Comment se déroule la vie dans le Grand Nord canadien ? Les équipes de France Télévisions ont suivi une famille à Yellowknife, la ville la plus frileuse du Canada, alors que cet hiver s'annonce particulièrement rude.
Ce texte reprend des éléments du reportage ci-dessus. Visionnez la vidéo complète pour plus de détails.

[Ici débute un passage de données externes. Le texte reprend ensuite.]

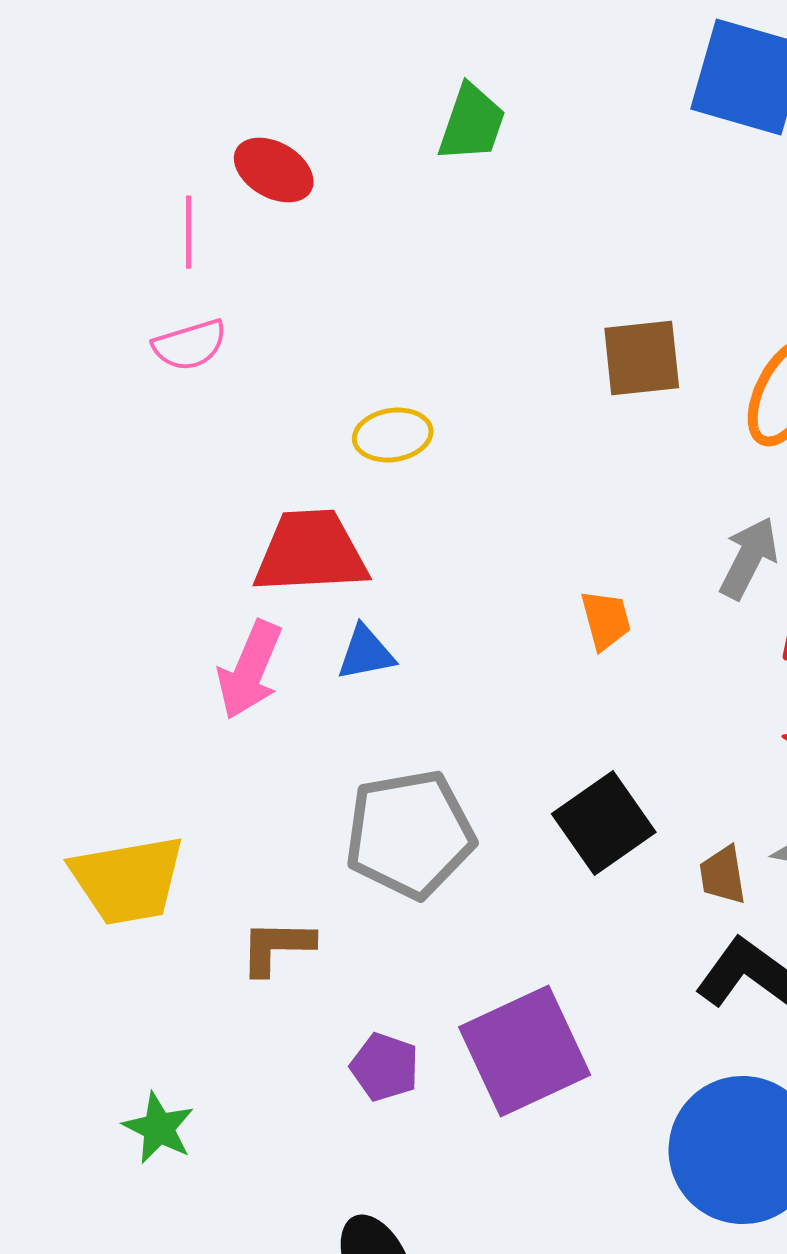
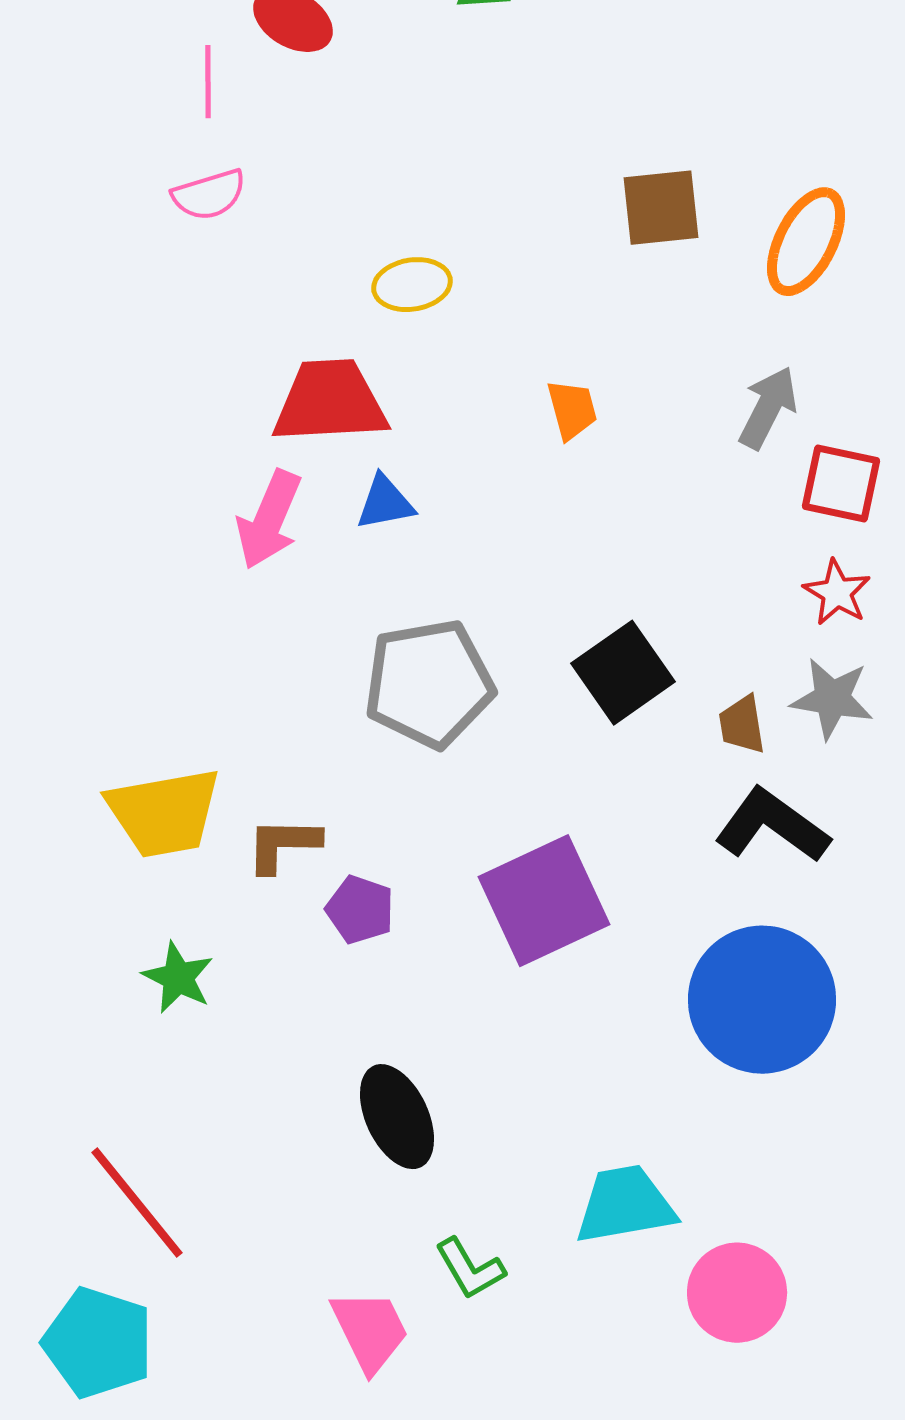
orange trapezoid: (606, 620) -> (572, 410), moved
yellow trapezoid: (128, 880) -> (164, 813), moved
brown L-shape: (277, 947) -> (283, 845), moved
purple pentagon: (385, 1067) -> (360, 910), moved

Une autoroute éphémère s'étend sur un lac gelé, reliant les communautés pendant l'hiver. Les camionneurs prennent un risque calculé en empruntant cette voie, avec une limitation de vitesse stricte à 25 km/h. "Mieux vaut ne pas freiner, c'est la règle d'or", explique Blair Weatherby, camarade de route aguerri, rappelant que les conditions rudes soulignent l'importance de la prudence. À moins 25 degrés, le danger reste omniprésent.
Vivre sous zéro
Son camion de 22 tonnes, transportant du gravier, circule sur une glaciation épaisse de 1,5 mètre. "Il y a des fissures. Quand elles s’élargissent, ça devient risqué", avertit Blair, soulignant les dangers inhérents à la circulation sur la glace. À Yellowknife, les 20 000 résidents ont récemment enduré un hiver marqué par près de 70 jours en dessous de -30 degrés Celsius. Chloé Fiet, une Françaises installée depuis une décennie, raconte : "Nous devons préchauffer nos voitures pour éviter que l'huile ne se fige". Un cable connecté au réseau électrique permet de démarrer sans encombre.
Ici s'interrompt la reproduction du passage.